Jan Widlarz (born 24 June 2002) is a Polish pianist.

== Biography ==
He comes from a musical family; his mother took up a job as a music teacher. He studied at the Karol Szymanowski State Music School Complex No. 4 in Warsaw under the supervision of Irina Rumiancewa-Dabrowski. He then began his studies at the Feliks Nowowiejski Music Academy in Bydgoszcz under the supervision of Katarzyna Popowa-Zydroń and Paweł Wakarecy.

As a soloist, he played with the Polish Radio Symphony Orchestra and the Świętokrzyska Philharmonic Orchestra. He has given concerts, among others, at the birthplace of Frédéric Chopin in Żelazowa Wola, the Fryderyk Chopin Museum in Warsaw, the Polish National Radio Symphony Orchestra in Katowice and in Hokkaido.

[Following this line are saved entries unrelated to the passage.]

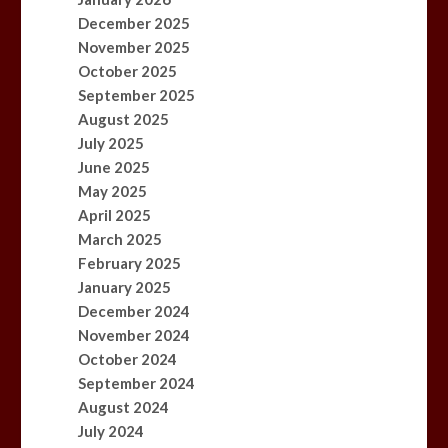
December 2025
November 2025
October 2025
September 2025
August 2025
July 2025
June 2025
May 2025
April 2025
March 2025
February 2025
January 2025
December 2024
November 2024
October 2024
September 2024
August 2024
July 2024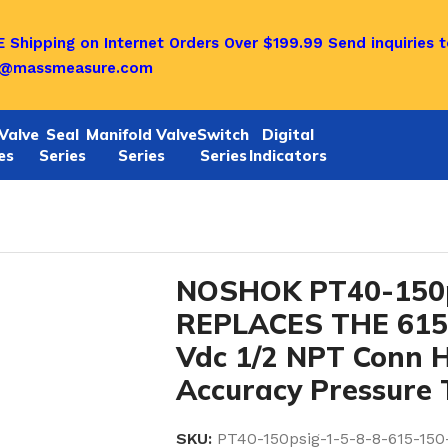
 Shipping on Internet Orders Over $199.99
Send inquiries t
o@massmeasure.com
Valve
Seal
Manifold Valve
Switch
Digital
es
Series
Series
Series
Indicators
-5-8-8 REPLACES THE 615-150-1-5-8-8 0-10 Vdc 1/2 NP
NOSHOK PT40-150p
REPLACES THE 615-
Vdc 1/2 NPT Conn 
Accuracy Pressure 
SKU:
PT40-150psig-1-5-8-8-615-150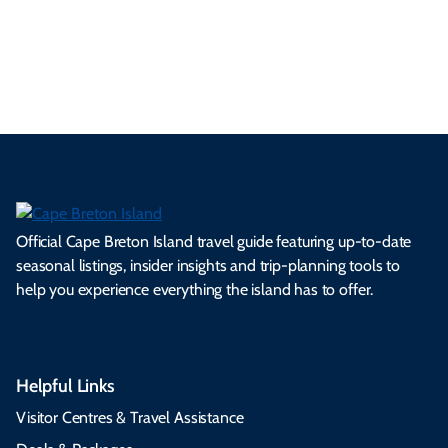
ml
op
cy
he
tiv
Br
es
tio
ale
rita
als
et
s.
ns.
rts.
ge.
.
on
Official Cape Breton Island travel guide featuring up-to-date
seasonal listings, insider insights and trip-planning tools to
help you experience everything the island has to offer.
Helpful Links
Visitor Centres & Travel Assistance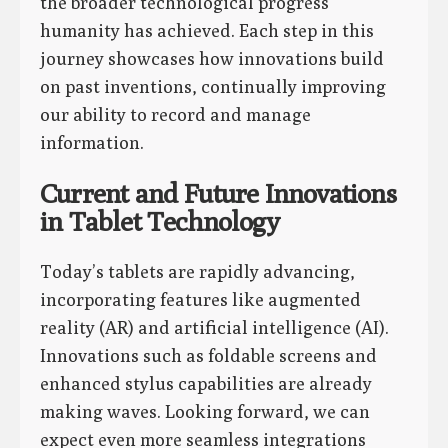
the broader technological progress
humanity has achieved. Each step in this
journey showcases how innovations build
on past inventions, continually improving
our ability to record and manage
information.
Current and Future Innovations
in Tablet Technology
Today’s tablets are rapidly advancing,
incorporating features like augmented
reality (AR) and artificial intelligence (AI).
Innovations such as foldable screens and
enhanced stylus capabilities are already
making waves. Looking forward, we can
expect even more seamless integrations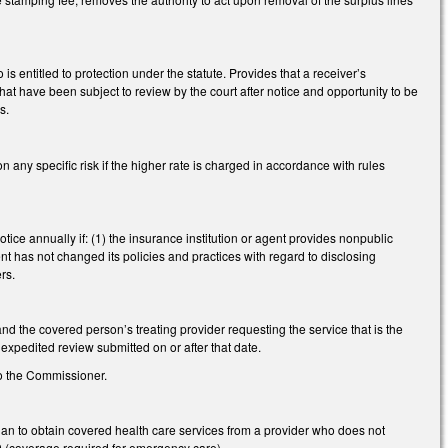
 entitled to protection under the statute. Provides that a receiver’s
 that have been subject to review by the court after notice and opportunity to be
s.
y specific risk if the higher rate is charged in accordance with rules
ice annually if: (1) the insurance institution or agent provides nonpublic
nt has not changed its policies and practices with regard to disclosing
rs.
d the covered person’s treating provider requesting the service that is the
r expedited review submitted on or after that date.
o the Commissioner.
an to obtain covered health care services from a provider who does not
90 (coverage required for emergency care).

He received 2nd place in the International Béla Bartók Piano Competition (2010), 1st place in the Warsaw Piano Competition (2011), 1st place in the “Master of the Keyboard” Competition in Warsaw (2011), 1st place in the Bach Competition in Warsaw (2012), 3rd place in the National CEA Auditions (2013), 1st place in the International Janina Garścia Competition in Stalowa Wola (2014), 1st place in the “From Bach to Szymanowski” Competition in Warsaw (2015).

He received 2nd prize in the Roma International Piano Competition (2016), 3rd prize in the "Master of the Keyboard" Competition in Warsaw (2017), 3rd prize in the M. Moszkowski International Competition in Kielce (2017), 3rd prize in the International Piano Competition in Augustów (2018), 1st prize of the K. and A. Szafranek National Forum of Young Instrumentalists in Rybnik (2018), 3rd prize in the J. Brahms International Chamber Music Competition in Gdańsk and Second Prize and the Award of the Rector of the Academy of Music in Łódź for the best performance of a classical sonata at the Władysław Kędra National Piano Competition in Łódź (2018). In 2018 he received the scholarship of the Minister of Culture and Art. In 2024 he was a finalist at the 12th Hamatsu International Piano Competition.

In 2024 he received medal of honor at the 69th Maria Canals International Music Competition in Barcelona. In 2025 he participated in the XIX International Chopin Piano Competition, in which he performed on 3 October 2025.